Please copy exactly the lines from the first in the records through the line that contains "kaplje) ob zunanjih", but not the pictures.

Stored data entries =>
* * *

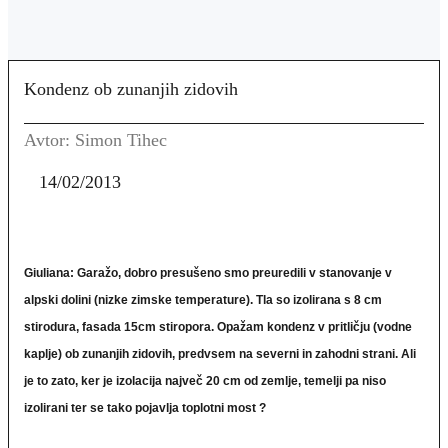
Kondenz ob zunanjih zidovih
Avtor: Simon Tihec
14/02/2013
Giuliana: Garažo, dobro presušeno smo preuredili v stanovanje v
alpski dolini (nizke zimske temperature). Tla so izolirana s 8 cm
stirodura, fasada 15cm stiropora. Opažam kondenz v pritličju (vodne
kaplje) ob zunanjih zidovih, predvsem na severni in zahodni strani. Ali
je to zato, ker je izolacija največ 20 cm od zemlje, temelji pa niso
izolirani ter se tako pojavlja toplotni most ?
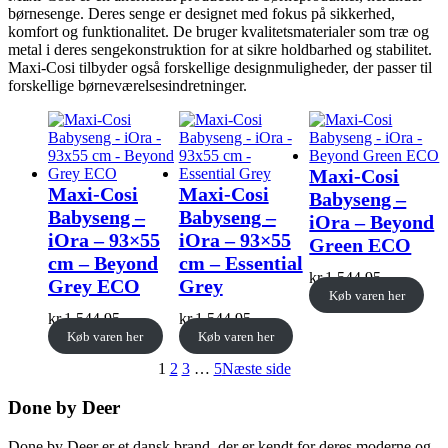
børnesenge. Deres senge er designet med fokus på sikkerhed,
komfort og funktionalitet. De bruger kvalitetsmaterialer som træ og
metal i deres sengekonstruktion for at sikre holdbarhed og stabilitet.
Maxi-Cosi tilbyder også forskellige designmuligheder, der passer til
forskellige børneværelsesindretninger.
Maxi-Cosi
Maxi-Cosi
Maxi-Cosi
Babyseng –
Babyseng –
Babyseng –
iOra – Beyond
iOra – 93×55
iOra – 93×55
Green ECO
cm – Beyond
cm – Essential
kr.
1.544,95
Grey ECO
Grey
Køb varen her
kr.
1.544,95
kr.
1.544,95
Køb varen her
Køb varen her
1
2
3
…
5
Næste side
Done by Deer
Done by Deer er et dansk brand, der er kendt for deres moderne og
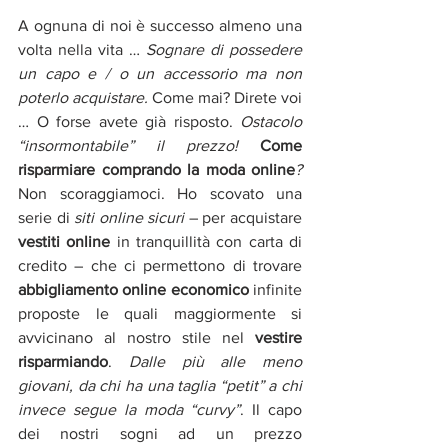
A ognuna di noi è successo almeno una 
volta nella vita … 
Sognare di possedere 
un capo e / o un accessorio ma non 
poterlo acquistare.
 Come mai? Direte voi 
… O forse avete già risposto. 
Ostacolo 
“insormontabile” il prezzo! 
Come 
risparmiare comprando la moda online
? 
Non scoraggiamoci. Ho scovato una 
serie di 
siti online sicuri
– per acquistare 
vestiti online 
in tranquillità con carta di 
credito – che ci permettono di trovare 
abbigliamento online economico
 infinite 
proposte le quali maggiormente si 
avvicinano al nostro stile nel 
vestire 
risparmiando
. 
Dalle più alle meno 
giovani, da chi ha una taglia “petit” a chi 
invece segue la moda “curvy”
.
Il capo 
dei nostri sogni ad un prezzo 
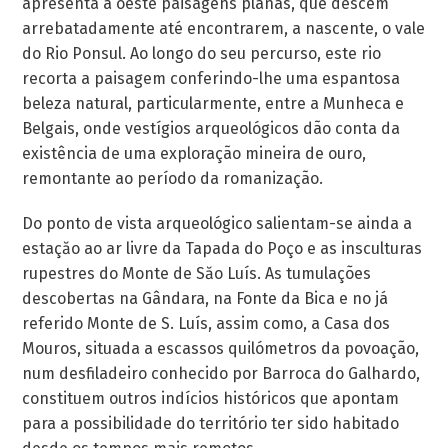
apresenta a oeste paisagens planas, que descem
arrebatadamente até encontrarem, a nascente, o vale
do Rio Ponsul. Ao longo do seu percurso, este rio
recorta a paisagem conferindo-lhe uma espantosa
beleza natural, particularmente, entre a Munheca e
Belgais, onde vestígios arqueológicos dão conta da
existência de uma exploração mineira de ouro,
remontante ao período da romanização.
Do ponto de vista arqueológico salientam-se ainda a
estaçăo ao ar livre da Tapada do Poço e as insculturas
rupestres do Monte de Săo Luís. As tumulações
descobertas na Gândara, na Fonte da Bica e no já
referido Monte de S. Luís, assim como, a Casa dos
Mouros, situada a escassos quilómetros da povoação,
num desfiladeiro conhecido por Barroca do Galhardo,
constituem outros indícios históricos que apontam
para a possibilidade do território ter sido habitado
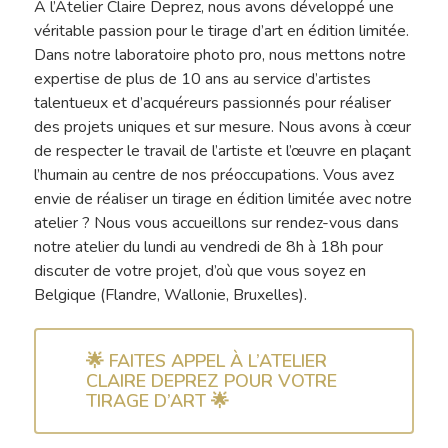
À l’Atelier Claire Deprez, nous avons développé une
véritable passion pour le tirage d’art en édition limitée.
Dans notre laboratoire photo pro, nous mettons notre
expertise de plus de 10 ans au service d’artistes
talentueux et d’acquéreurs passionnés pour réaliser
des projets uniques et sur mesure. Nous avons à cœur
de respecter le travail de l’artiste et l’œuvre en plaçant
l’humain au centre de nos préoccupations. Vous avez
envie de réaliser un tirage en édition limitée avec notre
atelier ? Nous vous accueillons sur rendez-vous dans
notre atelier du lundi au vendredi de 8h à 18h pour
discuter de votre projet, d’où que vous soyez en
Belgique (Flandre, Wallonie, Bruxelles).
🌟 FAITES APPEL À L’ATELIER
CLAIRE DEPREZ POUR VOTRE
TIRAGE D’ART 🌟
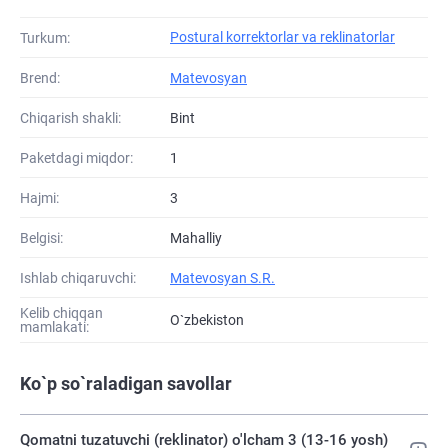
Postural korrektorlar va reklinatorlar
Turkum:
Brend:
Matevosyan
Chiqarish shakli:
Bint
Paketdagi miqdor:
1
Hajmi:
3
Belgisi:
Mahalliy
Ishlab chiqaruvchi:
Matevosyan S.R.
Kelib chiqqan
O`zbekiston
mamlakati:
Ko`p so`raladigan savollar
Qomatni tuzatuvchi (reklinator) o'lcham 3 (13-16 yosh)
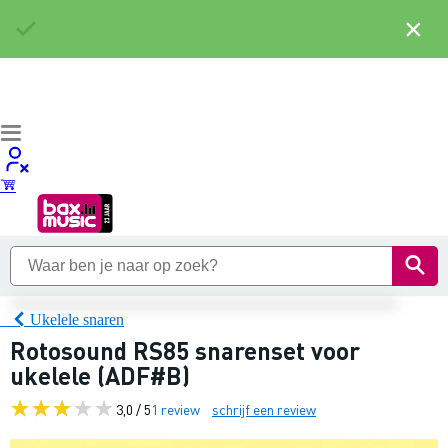
×
Ukelele snaren
Rotosound RS85 snarenset voor
ukelele (ADF#B)
3,0 / 5
1 review
schrijf een review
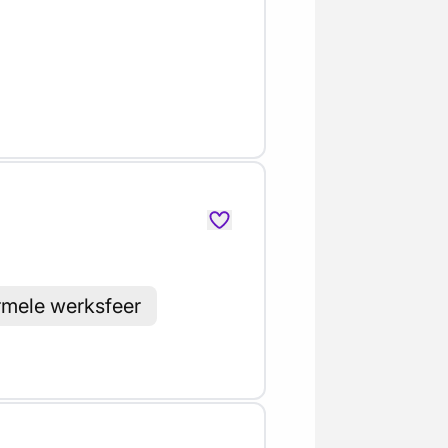
ormele werksfeer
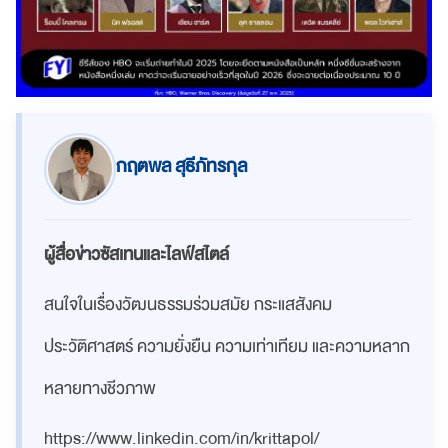
กฤตพล สุธีภัทรกุล
ผู้สื่อข่าวซัสเทนและไลฟ์สไตล์
สนใจในเรื่องวัฒนธรรมร่วมสมัย กระแสสังคม
ประวัติศาสตร์ ความยั่งยืน ความเท่าเทียม และความหลาก
หลายทางชีวภาพ
https://www.linkedin.com/in/krittapol/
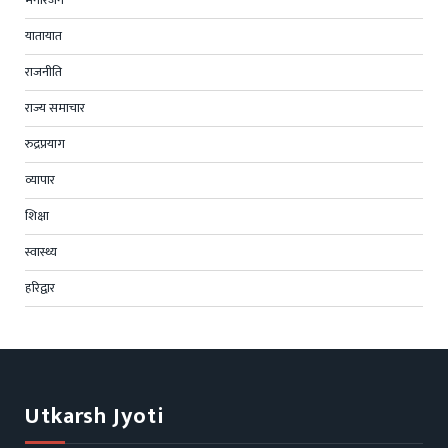
मनोरंजन
यातायात
राजनीति
राज्य समाचार
रुद्रप्रयाग
व्यापार
शिक्षा
स्वास्थ्य
हरिद्वार
Utkarsh Jyoti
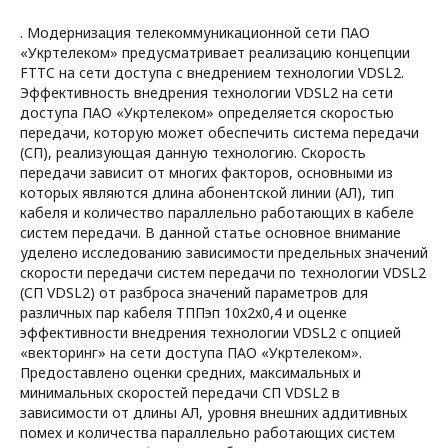
. Модернизация телекоммуникационной сети ПАО
«Укртелеком» предусматривает реализацию концепции
FTTC на сети доступа с внедрением технологии VDSL2.
Эффективность внедрения технологии VDSL2 на сети
доступа ПАО «Укртелеком» определяется скоростью
передачи, которую может обеспечить система передачи
(СП), реализующая данную технологию. Скорость
передачи зависит от многих факторов, основными из
которых являются длина абонентской линии (АЛ), тип
кабеля и количество параллельно работающих в кабеле
систем передачи. В данной статье основное внимание
уделено исследованию зависимости предельных значений
скорости передачи систем передачи по технологии VDSL2
(СП VDSL2) от разброса значений параметров для
различных пар кабеля ТППэп 10х2х0,4 и оценке
эффективности внедрения технологии VDSL2 с опцией
«векторинг» на сети доступа ПАО «Укртелеком».
Предоставлено оценки средних, максимальных и
минимальных скоростей передачи СП VDSL2 в
зависимости от длины АЛ, уровня внешних аддитивных
помех и количества параллельно работающих систем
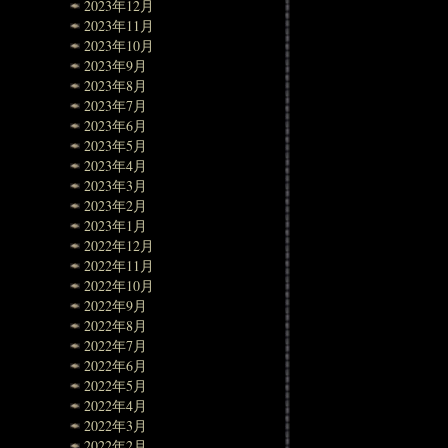
2023年12月
2023年11月
2023年10月
2023年9月
2023年8月
2023年7月
2023年6月
2023年5月
2023年4月
2023年3月
2023年2月
2023年1月
2022年12月
2022年11月
2022年10月
2022年9月
2022年8月
2022年7月
2022年6月
2022年5月
2022年4月
2022年3月
2022年2月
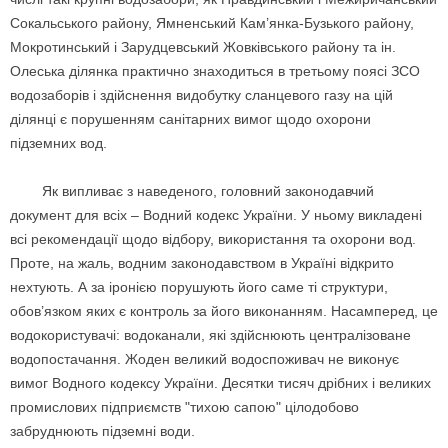
Сокальського району, Ямненський Кам’янка-Бузького району,
Мокротинський і Зарудцевський Жовківського району та ін.
Олеська ділянка практично знаходиться в третьому поясі ЗСО
водозаборів і здійснення видобутку сланцевого газу на цій
ділянці є порушенням санітарних вимог щодо охорони
підземних вод.
Як випливає з наведеного, головний законодавчий
документ для всіх – Водний кодекс України. У ньому викладені
всі рекомендації щодо відбору, використання та охорони вод.
Проте, на жаль, водним законодавством в Україні відкрито
нехтують. А за іронією порушують його саме ті структури,
обов’язком яких є контроль за його виконанням. Насамперед, це
водокористувачі: водоканали, які здійснюють централізоване
водопостачання. Жоден великий водоспоживач не виконує
вимог Водного кодексу України. Десятки тисяч дрібних і великих
промислових підприємств "тихою сапою" цілодобово
забруднюють підземні води.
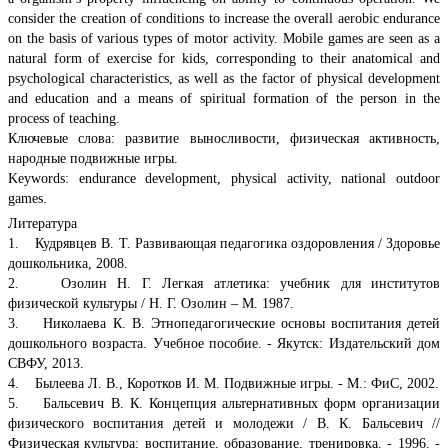
consider the creation of conditions to increase the overall aerobic endurance
on the basis of various types of motor activity. Mobile games are seen as a
natural form of exercise for kids, corresponding to their anatomical and
psychological characteristics, as well as the factor of physical development
and education and a means of spiritual formation of the person in the
process of teaching.
Ключевые слова: развитие выносливости, физическая активность,
народные подвижные игры.
Keywords: endurance development, physical activity, national outdoor
games.
Литература
1. Кудрявцев В. Т. Развивающая педагогика оздоровления / Здоровье
дошкольника, 2008.
2. Озолин Н. Г. Легкая атлетика: учебник для институтов
физической культуры / Н. Г. Озолин – М. 1987.
3. Николаева К. В. Этнопедагогические основы воспитания детей
дошкольного возраста. Учебное пособие. - Якутск: Издательский дом
СВФУ, 2013.
4. Былеева Л. В., Коротков И. М. Подвижные игры. - М.: ФиС, 2002.
5. Бальсевич В. К. Концепция альтернативных форм организации
физического воспитания детей и молодежи / В. К. Бальсевич //
Физическая культура: воспитание, образование, тренировка. - 1996. -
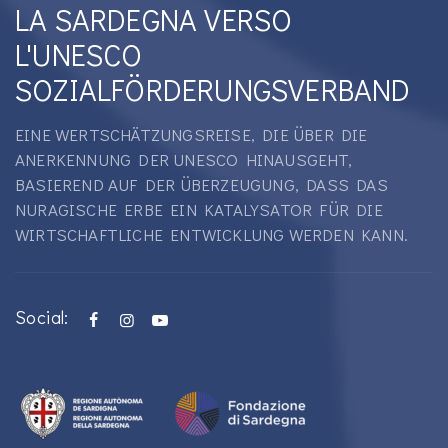
LA SARDEGNA VERSO
L'UNESCO
SOZIALFÖRDERUNGSVERBAND
EINE WERTSCHÄTZUNGSREISE, DIE ÜBER DIE
ANERKENNUNG DER UNESCO HINAUSGEHT,
BASIEREND AUF DER ÜBERZEUGUNG, DASS DAS
NURAGISCHE ERBE EIN KATALYSATOR FÜR DIE
WIRTSCHAFTLICHE ENTWICKLUNG WERDEN KANN.
Social:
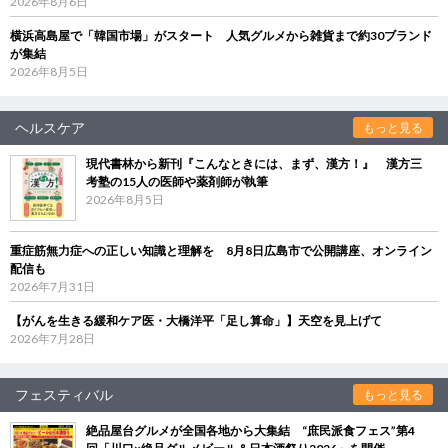
2026年8月6日
横浜高島屋で「韓国市場」がスタート 人気グルメから雑貨まで約30ブランド
が集結
2026年8月5日
ヘルスケア
もっと見る
現代書林から新刊『こんなときには、まず、漢方！』 漢方三
考塾の15人の医師や薬剤師が執筆
2026年8月5日
重症筋無力症への正しい知識と理解を 8月8日広島市で公開講座、オンライン
配信も
2026年7月31日
【がんを生きる緩和ケア医・大橋洋平「足し算命」】天空を見上げて
2026年7月28日
フェスティバル
もっと見る
絶品屋台グルメが全国各地から大集結 “庶民派食フェス”第4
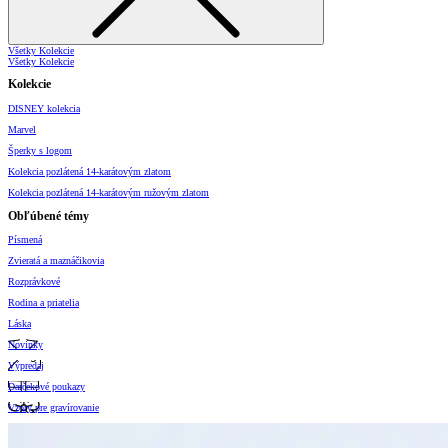
Všetky Kolekcie
Všetky Kolekcie
Kolekcie
DISNEY kolekcia
Marvel
Šperky s logom
Kolekcia pozlátená 14-karátovým zlatom
Kolekcia pozlátená 14-karátovým ružovým zlatom
Obľúbené témy
Písmená
Zvieratá a maznáčikovia
Rozprávkové
Rodina a priatelia
Láska
Novinky
Výpredaj
Darčekové poukazy
Vzory pre gravírovanie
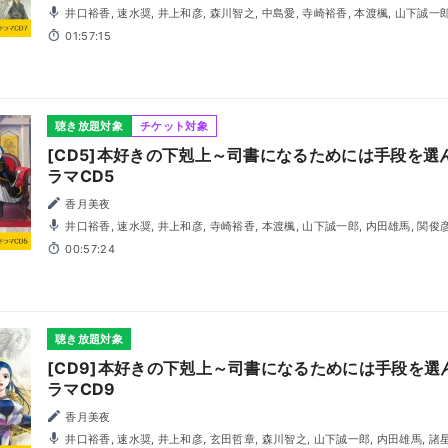
井口裕香, 速水奨, 井上和彦, 森川智之, 中島愛, 寺崎裕香, 本渡楓, 山下誠一郎, 内田雄馬, 関俊彦, 小林裕介,
梅原裕一郎, 諸星すみれ, 石見舞菜香, 潘めぐみ, 三瓶由布子, 小西克幸, 上田燿司
01:57:15
辺明乃
聴き放題対象
チケット対象
[CD5]本好きの下剋上～司書になるためには手段を
ラマCD5
香月美夜
井口裕香, 速水奨, 井上和彦, 寺崎裕香, 本渡楓, 山下誠一郎, 内田雄馬, 関俊彦, 小林裕介, 諸星すみれ, 梅原
裕一郎, 石見舞菜香, 宮沢きよこ, 遠藤広之, 渡辺明乃, 潘めぐみ, 豊口めぐみ
00:57:24
聴き放題対象
[CD9]本好きの下剋上～司書になるためには手段を
ラマCD9
香月美夜
井口裕香, 速水奨, 井上和彦, 玄田哲章, 森川智之, 山下誠一郎, 内田雄馬, 諸星すみれ, 梅原裕一郎, 小林裕介,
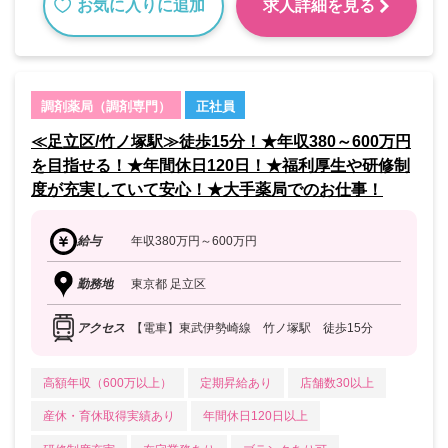
お気に入りに追加
求人詳細を見る
調剤薬局（調剤専門）
正社員
≪足立区/竹ノ塚駅≫徒歩15分！★年収380～600万円
を目指せる！★年間休日120日！★福利厚生や研修制
度が充実していて安心！★大手薬局でのお仕事！
給与
年収380万円～600万円
勤務地
東京都 足立区
アクセス
【電車】東武伊勢崎線 竹ノ塚駅 徒歩15分
高額年収（600万以上）
定期昇給あり
店舗数30以上
産休・育休取得実績あり
年間休日120日以上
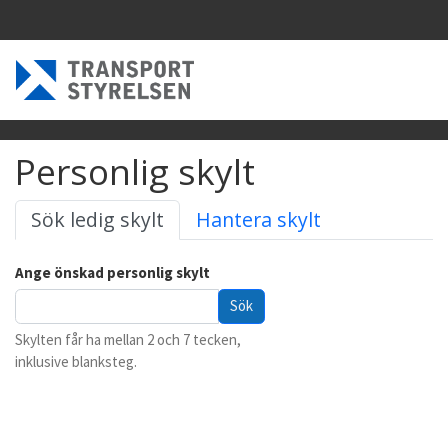
Personlig skylt
Sök ledig skylt
Hantera skylt
Ange önskad personlig skylt
Skylten får ha mellan 2 och 7 tecken,
inklusive blanksteg.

* * *

Response box =>
Kondenz ob zunanjih zidovih
Avtor: Simon Tihec
14/02/2013
Giuliana: Garažo, dobro presušeno smo preuredili v stanovanje v
alpski dolini (nizke zimske temperature). Tla so izolirana s 8 cm
stirodura, fasada 15cm stiropora. Opažam kondenz v pritličju (vodne
kaplje) ob zunanjih zidovih, predvsem na severni in zahodni strani. Ali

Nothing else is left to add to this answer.